Paul Stamets, a mycologist, offers thoughts and speculation on how fungi can be used to solve a variety of problems. He's not a particularly fluent speaker, but his data are quite impressive. He notes that humans are more closely related to fungi than to other kingdoms, and that we share suseptibility to the same pathogens - that's why antibiotics derived from fungi are useful in treating human diseases. He presents data on the use of fungi to treat oil spills and recycle other toxic wastes and the usefulness of fungi as pesticides.*

The Guardian had a most interesting piece last month on the rising popularity of lectures as public entertainment (and the potentially lucrative financial aspects of the business).

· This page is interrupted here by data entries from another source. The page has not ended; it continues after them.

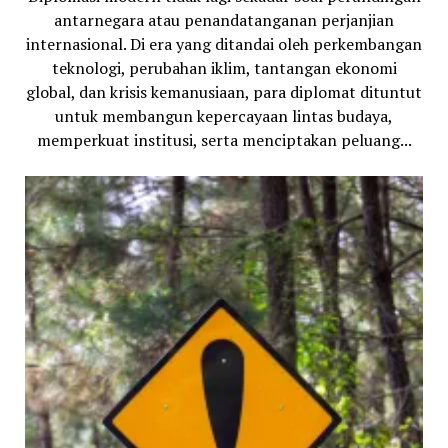
antarnegara atau penandatanganan perjanjian
internasional. Di era yang ditandai oleh perkembangan
teknologi, perubahan iklim, tantangan ekonomi
global, dan krisis kemanusiaan, para diplomat dituntut
untuk membangun kepercayaan lintas budaya,
memperkuat institusi, serta menciptakan peluang...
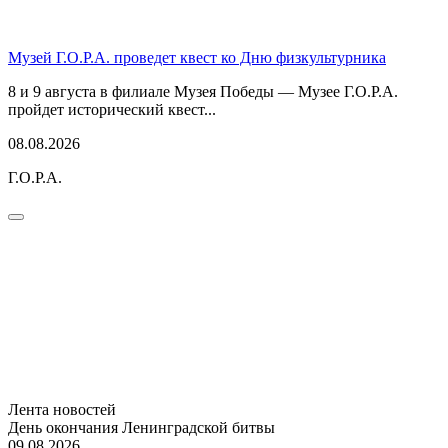
Музей Г.О.Р.А. проведет квест ко Дню физкультурника
8 и 9 августа в филиале Музея Победы — Музее Г.О.Р.А.
пройдет исторический квест...
08.08.2026
Г.О.Р.А.
Лента новостей
День окончания Ленинградской битвы
09.08.2026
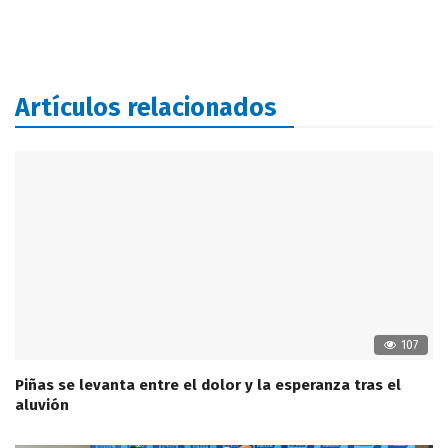
Artículos relacionados
107
Piñas se levanta entre el dolor y la esperanza tras el
aluvión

A decade ago, a scientist, a policy wonk or a writer with a big idea would publish it in books and articles; now they also take to the road and talk about it - in lectures, debates and book readings. The talk is turning into a performing art; the intellectual is becoming a stage act...

But perhaps the biggest talk event happens next month, when an American organisation called TED holds a four-day conference in Oxford. Up to 60 lecturers will speak for precisely 18 minutes each on subjects ranging from the eastern European mafia to whether solar-powered aeroplanes will ever (ahem) take off. Tickets are going for £2,750 each (although the hard-up get a £1,225 concessionary rate) and only 30 of the 700 are left...
*Dave and Lan, you might want to review this re your research.